<<<<
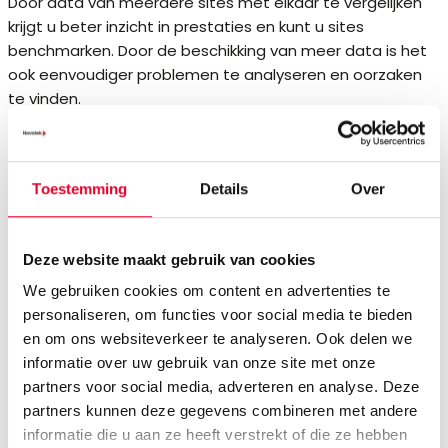
Door data van meerdere sites met elkaar te vergelijken
krijgt u beter inzicht in prestaties en kunt u sites
benchmarken. Door de beschikking van meer data is het
ook eenvoudiger problemen te analyseren en oorzaken
te vinden.
Met Proficy Manufacturing Data Cloud kunt
Toestemming
Details
Over
u:
Productiedata van meerdere sites samenvoegen
tot een geheel;
Deze website maakt gebruik van cookies
Een globale structuur aanbrengen, ook als er lokaal
We gebruiken cookies om content en advertenties te
kleine afwijkingen zijn;
personaliseren, om functies voor social media te bieden
Prestaties van fabrieken onderling met elkaar
en om ons websiteverkeer te analyseren. Ook delen we
vergelijken;
informatie over uw gebruik van onze site met onze
Sneller problemen analyseren en oplossen omdat er
partners voor social media, adverteren en analyse. Deze
meer data beschikbaar is;
partners kunnen deze gegevens combineren met andere
Een realtime overzicht creëren van de huidige
informatie die u aan ze heeft verstrekt of die ze hebben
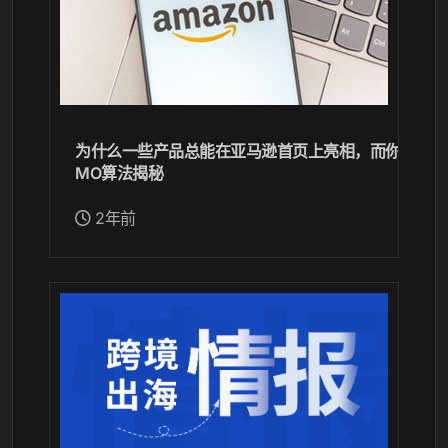
为什么一些产品总能在亚马逊首页上亮相，而你的产品
MO算法揭秘
2年前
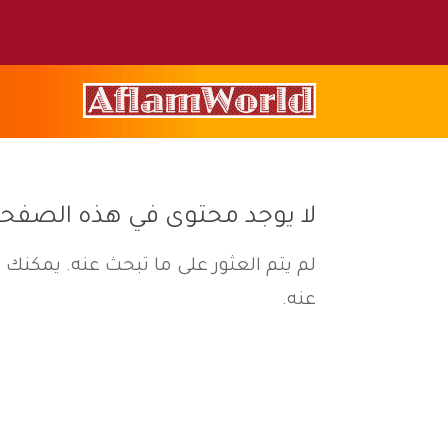
لا يوجد محتوى في هذه الصفح
لم يتم العثور على ما تبحث عنه. يمكنك ا
عنه.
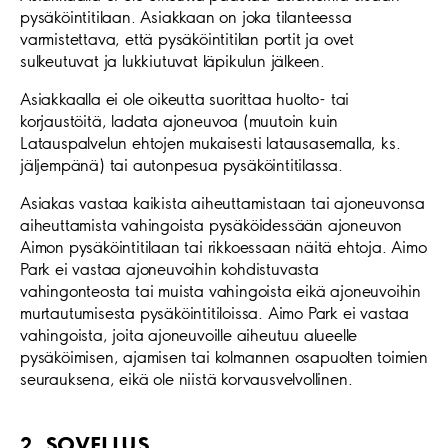
pysäköintitilaan. Asiakkaan on joka tilanteessa
varmistettava, että pysäköintitilan portit ja ovet
sulkeutuvat ja lukkiutuvat läpikulun jälkeen.
Asiakkaalla ei ole oikeutta suorittaa huolto- tai
korjaustöitä, ladata ajoneuvoa (muutoin kuin
Latauspalvelun ehtojen mukaisesti latausasemalla, ks.
jäljempänä) tai autonpesua pysäköintitilassa.
Asiakas vastaa kaikista aiheuttamistaan tai ajoneuvonsa
aiheuttamista vahingoista pysäköidessään ajoneuvon
Aimon pysäköintitilaan tai rikkoessaan näitä ehtoja. Aimo
Park ei vastaa ajoneuvoihin kohdistuvasta
vahingonteosta tai muista vahingoista eikä ajoneuvoihin
murtautumisesta pysäköintitiloissa. Aimo Park ei vastaa
vahingoista, joita ajoneuvoille aiheutuu alueelle
pysäköimisen, ajamisen tai kolmannen osapuolten toimien
seurauksena, eikä ole niistä korvausvelvollinen.
2. SOVELLUS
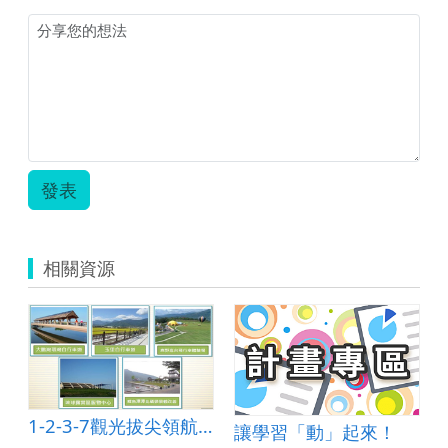
發表
相關資源
1-2-3-7觀光拔尖領航方案
AIN &minus;擴增實境探究學習
讓學習「動」起來！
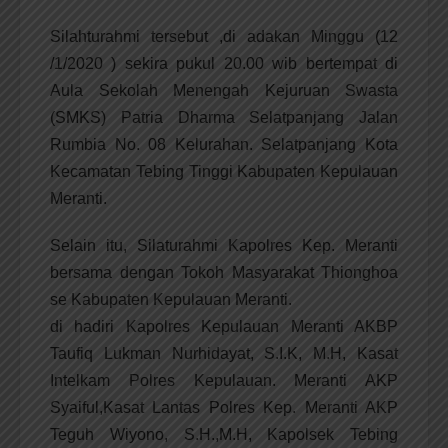
Silahturahmi tersebut ,di adakan Minggu (12
/1/2020 ) sekira pukul 20.00 wib bertempat di
Aula Sekolah Menengah Kejuruan Swasta
(SMKS) Patria Dharma Selatpanjang Jalan
Rumbia No. 08 Kelurahan. Selatpanjang Kota
Kecamatan Tebing Tinggi Kabupaten Kepulauan
Meranti.
Selain itu, Silaturahmi Kapolres Kep. Meranti
bersama dengan Tokoh Masyarakat Thionghoa
se Kabupaten Kepulauan Meranti.
di hadiri Kapolres Kepulauan Meranti AKBP
Taufiq Lukman Nurhidayat, S.I.K, M.H, Kasat
Intelkam Polres Kepulauan. Meranti AKP
Syaiful,Kasat Lantas Polres Kep. Meranti AKP
Teguh Wiyono, S.H.,M.H, Kapolsek Tebing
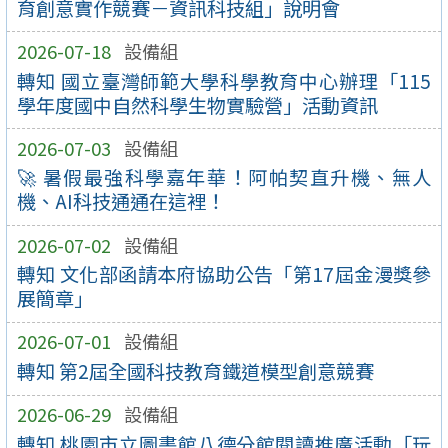
育創意實作競賽－資訊科技組」說明會
2026-07-18
設備組
轉知 國立臺灣師範大學科學教育中心辦理「115
學年度國中自然科學生物實驗營」活動資訊
2026-07-03
設備組
🚀 暑假最強科學嘉年華！阿帕契直升機、無人
機、AI科技通通在這裡！
2026-07-02
設備組
轉知 文化部函請本府協助公告「第17屆金漫獎參
展簡章」
2026-07-01
設備組
轉知 第2屆全國科技教育鐵道模型創意競賽
2026-06-29
設備組
轉知 桃園市立圖書館八德分館閱讀推廣活動「玩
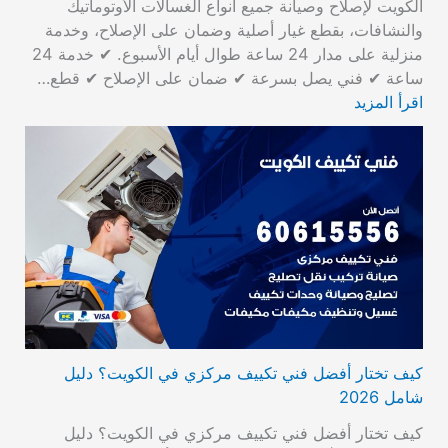
الكويت لإصلاح وصيانة جميع أنواع الغسالات الأوتوماتيك
والنشافات، بقطع غيار أصلية وضمان على الإصلاح، وخدمة
منزلية على مدار 24 ساعة طوال أيام الأسبوع. ✔ خدمة 24
ساعة ✔ فني يصل بسرعة ✔ ضمان على الإصلاح ✔ قطع…
اقرأ المزيد
كيف تختار أفضل فني تكييف مركزي في الكويت؟ دليل
شامل 2026
كيف تختار أفضل فني تكييف مركزي في الكويت؟ دليل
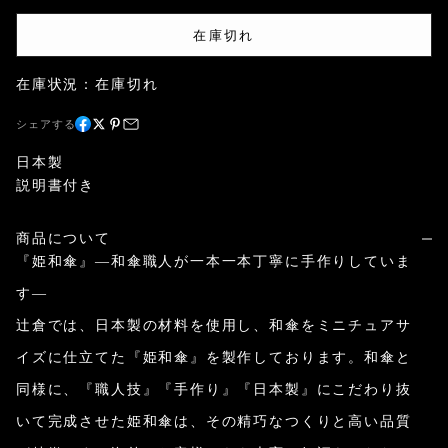
在庫切れ
在庫状況：在庫切れ
シェアする
日本製
説明書付き
商品について
『姫和傘』―和傘職人が一本一本丁寧に手作りしていま
す―
辻倉では、日本製の材料を使用し、和傘をミニチュアサ
イズに仕立てた『姫和傘』を製作しております。和傘と
同様に、『職人技』『手作り』『日本製』にこだわり抜
いて完成させた姫和傘は、その精巧なつくりと高い品質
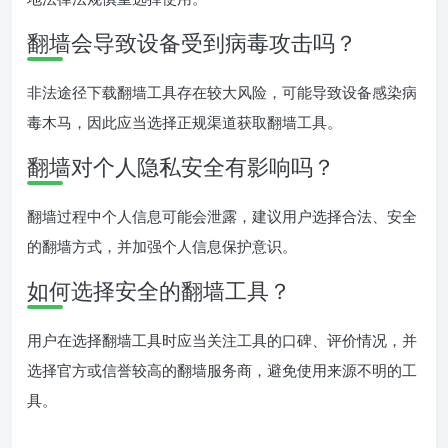
翻墙会导致设备受到病毒攻击吗？
非法途径下载翻墙工具存在较大风险，可能导致设备感染病
毒木马，因此应当选择正规渠道获取翻墙工具。
翻墙对个人隐私安全有影响吗？
翻墙过程中个人信息可能会泄露，建议用户选择合法、安全
的翻墙方式，并加强个人信息保护意识。
如何选择安全的翻墙工具？
用户在选择翻墙工具时应当关注工具的口碑、评价情况，并
选择官方或信誉较高的翻墙服务商，避免使用来源不明的工
具。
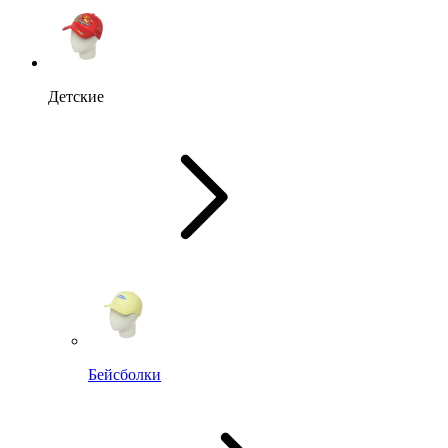
Детские
Бейсболки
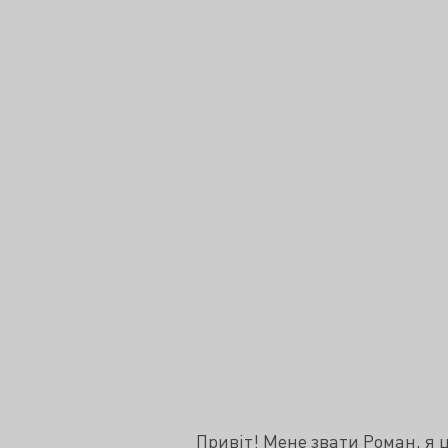
Привіт! Мене звати Роман, я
>>>>
Exercise prompt: Select from the material above each line in which the string "Meranti" appears, and list those lines.

Task output:
Meranti.
Selain itu, Silaturahmi Kapolres Kep. Meranti
se Kabupaten Kepulauan Meranti.
di hadiri Kapolres Kepulauan Meranti AKBP
Intelkam Polres Kepulauan. Meranti AKP
Syaiful,Kasat Lantas Polres Kep. Meranti AKP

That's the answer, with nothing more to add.